Bei Schlagerfans kommen Sie gut an. Fussballfans stehen weniger geschlossen hinter Ihnen. Wie gehen Sie damit um?

In der Musik wie im Sport sind neben der Freude auch Emotionen im Spiel. Meine Art zu moderieren gefällt sicher nicht allen, dessen bin ich mir bewusst. Ich ziehe bei meiner Arbeit aber keine Show ab, um mich zu inszenieren. Ich gebe mich so wie ich bin. Kritik der Sportfans nahm ich am Anfang sehr persönlich. Auf sozialen Medien war nicht nur Fairplay. Schlagerfans kritisieren mich zwar auch, aber auf andere Weise. Da beschwert sich vielleicht jemand per Mail, dass ich immer dieselben Sprüche bringe oder dass ich zu schnell spreche. Damit kann ich etwas anfangen. Schlagerfans sind anständige Leute.

Wie ist Ihr Verhältnis zu Sportlern und wie kommen Sie mit den Künstlern in der Schlagerszene zurecht?

Verschieden. Mit einigen Schlagersängern bin ich – wie eben mit Costa – befreundet. Sportler hingegen begleite ich journalistisch und daher auch kritisch. Zu ihnen ist das Verhältnis distanziert und eher kühl.

Das Volksschlager in Zofingen ist fast immer ausverkauft. 8000 Fans tanzen und singen auf dem Heiternplatz. Die Magic Night am Tag zuvor mit internationalen Rockbands erreicht nie solche Zahlen. Warum?

Das hat viel mit der Person Rosario Galliker zu tun. Der Luzerner Organisator holt bei jedem Besucher, der ein Ticket bestellt hat, eine Rückmeldung ein. Es interessiert ihn, was die Leute wollen und was ihnen missfällt. Er setzt sich mit dem Publikum auseinander und die Leute bewerten das Volksschlager.

Was geht in Ihnen vor, wenn Sie dort unter den Linden auf der Bühne stehen?

Der Heitere ist der einzige Ort, an dem ich noch nervös werde. Vor 8000 Schlagerfans zu stehen, ist gewaltig. Die Leute sind auf dem «Heitere» sehr nahe an der Bühne, sodass man jede Bemerkung mitbekommt.

Ihr Highlight in Zofingen?

Als die Fans vor zwei Jahren Beatrice Egli bei meiner Ansage ausbuhten, intervenierte ich und mahnte, dass wir so etwas nicht machen. Eglis Management hatte beschlossen, dass es keine Autogramme mit der Künstlerin, keine Selfies und auch kein Zusammenschnitt fürs Fernsehen SRF gibt. Die Buhrufe verstummten sofort wieder.

Das Publikum hört auf Sie?

Ja. Schlagerfans sind dankbar.

Am Volksschlager sind namhafte Künstler aufgetreten. So auch Helene Fischer. Wie erlebten Sie die Frau?

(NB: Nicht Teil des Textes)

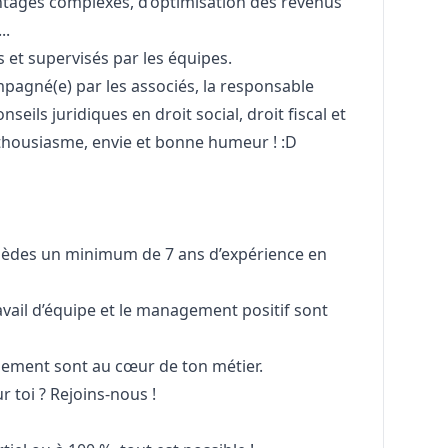
ontages complexes, d’optimisation des revenus
..
s et supervisés par les équipes.
pagné(e) par les associés, la responsable
ils juridiques en droit social, droit fiscal et
enthousiasme, envie et bonne humeur ! :D
sèdes un minimum de 7 ans d’expérience en
ravail d’équipe et le management positif sont
gnement sont au cœur de ton métier.
r toi ? Rejoins-nous !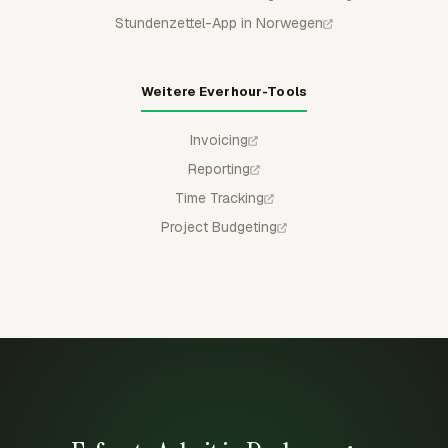
Stundenzettel-App in Norwegen
Weitere Everhour-Tools
Invoicing
Reporting
Time Tracking
Project Budgeting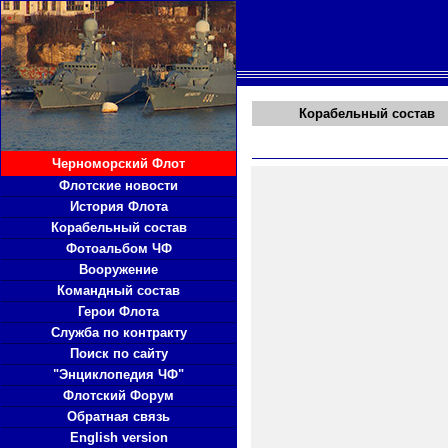
Корабельный состав
Черноморский Флот
Флотские новости
История Флота
Корабельный состав
Фотоальбом ЧФ
Вооружение
Командный состав
Герои Флота
Служба по контракту
Поиск по сайту
"Энциклопедия ЧФ"
Флотский Форум
Обратная связь
English version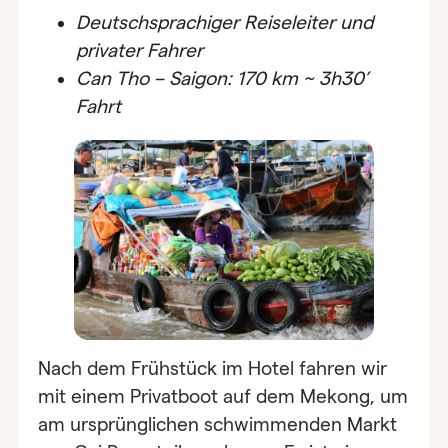
Deutschsprachiger Reiseleiter und
privater Fahrer
Can Tho – Saigon: 170 km ~ 3h30’
Fahrt
Nach dem Frühstück im Hotel fahren wir
mit einem Privatboot auf dem Mekong, um
am ursprünglichen schwimmenden Markt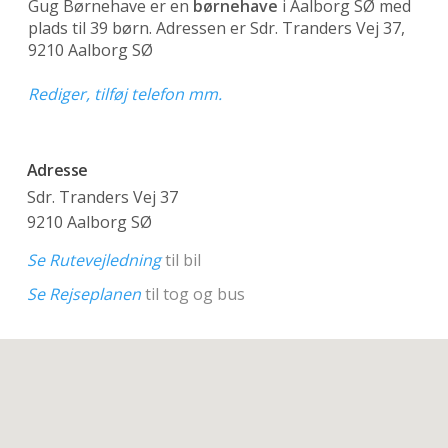
Gug Børnehave er en
børnehave
i Aalborg SØ med
plads til 39 børn. Adressen er Sdr. Tranders Vej 37,
9210 Aalborg SØ
Rediger, tilføj telefon mm.
Adresse
Sdr. Tranders Vej 37
9210 Aalborg SØ
Se Rutevejledning
til bil
Se Rejseplanen
til tog og bus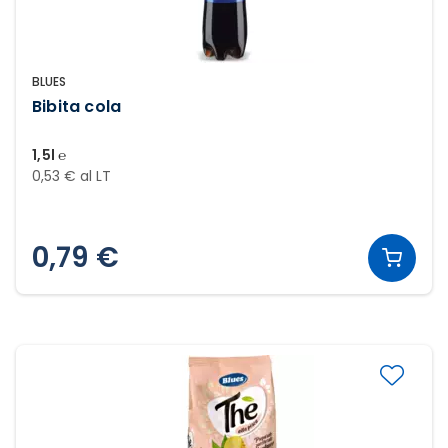
BLUES
Bibita cola
1,5l ℮
0,53 € al LT
0,79 €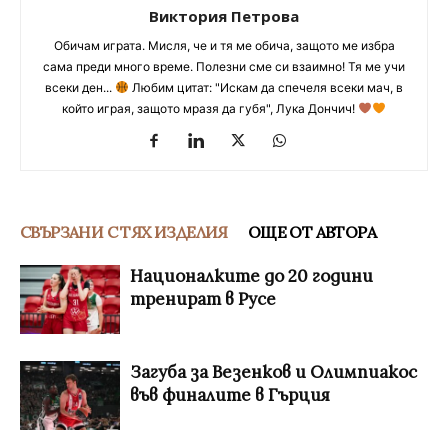
Виктория Петрова
Обичам играта. Мисля, че и тя ме обича, защото ме избра
сама преди много време. Полезни сме си взаимно! Тя ме учи
всеки ден...
Любим цитат: "Искам да спечеля всеки мач, в
който играя, защото мразя да губя", Лука Дончич!
СВЪРЗАНИ С ТЯХ ИЗДЕЛИЯ
ОЩЕ ОТ АВТОРА
Националките до 20 години
тренират в Русе
Загуба за Везенков и Олимпиакос
във финалите в Гърция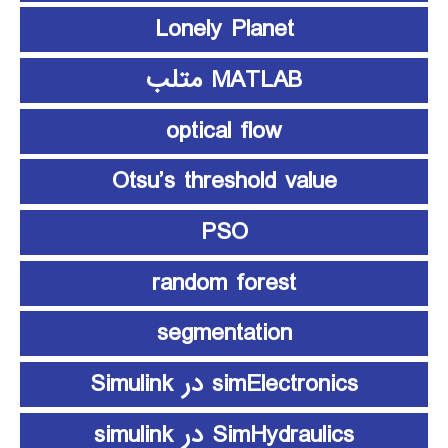
Lonely Planet
MATLAB متلب
optical flow
Otsu’s threshold value
PSO
random forest
segmentation
simElectronics در Simulink
SimHydraulics در simulink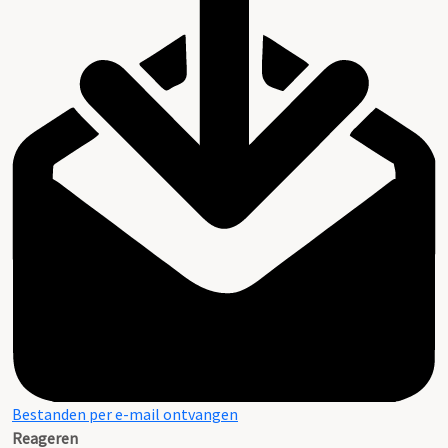
Bestanden per e-mail ontvangen
Reageren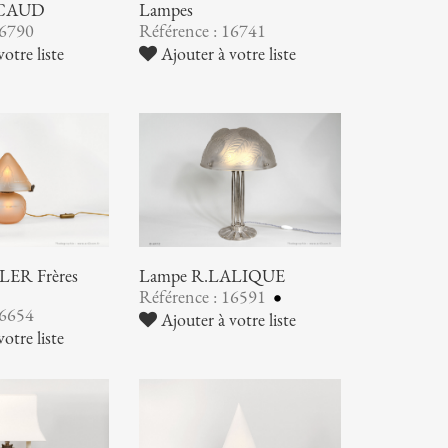
SCAUD
Lampes
16790
Référence : 16741
otre liste
Ajouter à votre liste
ER Frères
Lampe R.LALIQUE
Référence : 16591
16654
Ajouter à votre liste
otre liste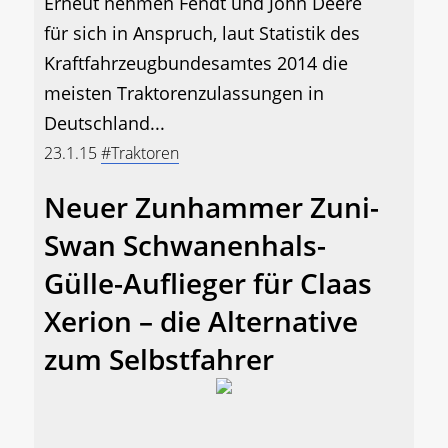
Erneut nehmen Fendt und John Deere
für sich in Anspruch, laut Statistik des
Kraftfahrzeugbundesamtes 2014 die
meisten Traktorenzulassungen in
Deutschland...
23.1.15
#Traktoren
Neuer Zunhammer Zuni-
Swan Schwanenhals-
Gülle-Auflieger für Claas
Xerion – die Alternative
zum Selbstfahrer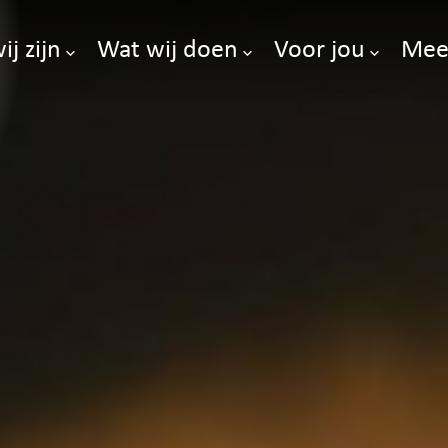
ij zijn
Wat wij doen
Voor jou
Mee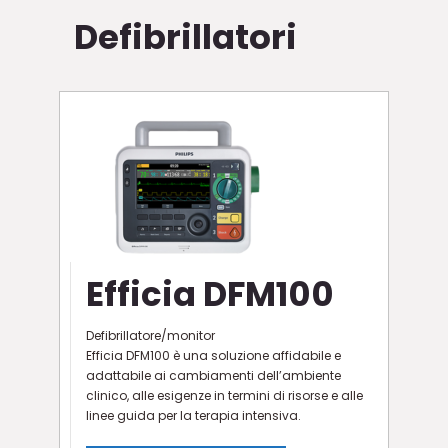
Defibrillatori
Efficia DFM100
Defibrillatore/monitor
Efficia DFM100 è una soluzione affidabile e
adattabile ai cambiamenti dell’ambiente
clinico, alle esigenze in termini di risorse e alle
linee guida per la terapia intensiva.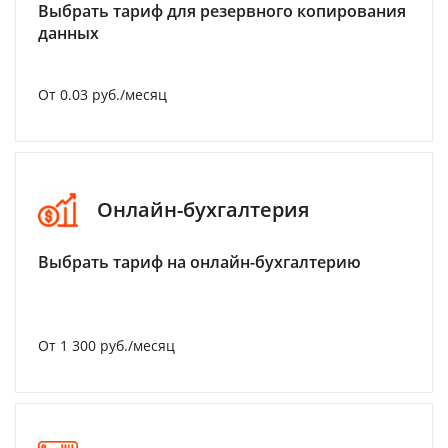
Выбрать тариф для резервного копирования
данных
От 0.03 руб./месяц
Онлайн-бухгалтерия
Выбрать тариф на онлайн-бухгалтерию
От 1 300 руб./месяц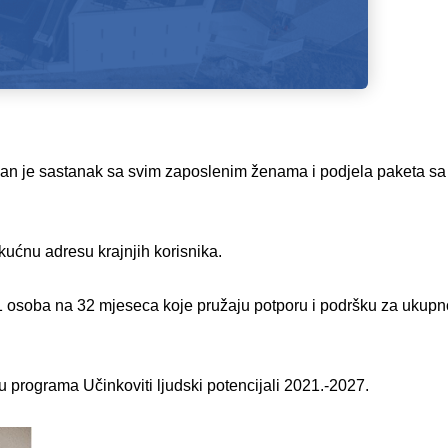
ržan je sastanak sa svim zaposlenim ženama i podjela paketa s
kućnu adresu krajnjih korisnika.
1 osoba na 32 mjeseca koje pružaju potporu i podršku za ukupno 
u programa Učinkoviti ljudski potencijali 2021.-2027.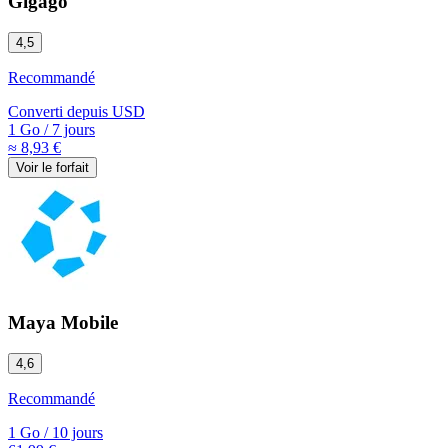
Gigago
4,5
Recommandé
Converti depuis
USD
1 Go
/
7 jours
≈ 8,93 €
Voir le forfait
Maya Mobile
4,6
Recommandé
1 Go
/
10 jours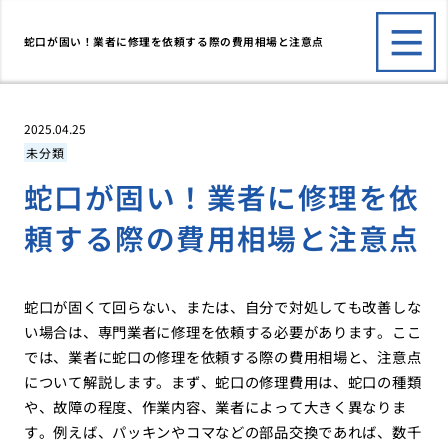
蛇口が固い！業者に修理を依頼する際の費用相場と注意点
2025.04.25
未分類
蛇口が固い！業者に修理を依
頼する際の費用相場と注意点
蛇口が固くて回らない、または、自分で対処しても改善しな
い場合は、専門業者に修理を依頼する必要があります。ここ
では、業者に蛇口の修理を依頼する際の費用相場と、注意点
について解説します。まず、蛇口の修理費用は、蛇口の種類
や、故障の程度、作業内容、業者によって大きく異なりま
す。例えば、パッキンやコマなどの部品交換であれば、数千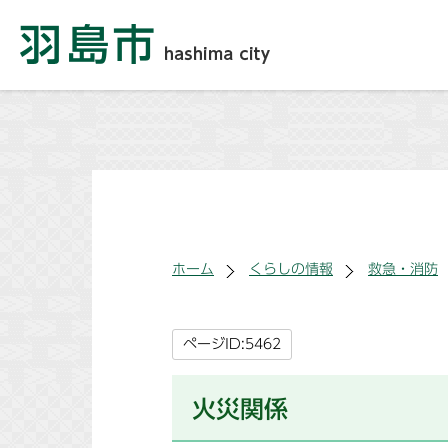
ホーム
くらしの情報
救急・消防
ページID:5462
火災関係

Dass sie trotz ihres Erfolgs unkompliziert und sehr natürlich ist – was nicht einfach ist, bei dem Hype. Unser Kontakt ist weniger geworden. Das Lied Atemlos ist übrigens in der Zentralschweiz entstanden.

Denken Sie, dass die Frau in absehbarer Zeit wieder auf dem «Heitere» auftritt?

Helenes letzter Auftritt auf dem «Heitere» war eine spontane Aktion, typisch für Helene. Eine Idee, ein Anruf und schwups war Sie da. Ich bin sicher, dass Sie bald mal wieder in Zofingen auf der Bühne steht.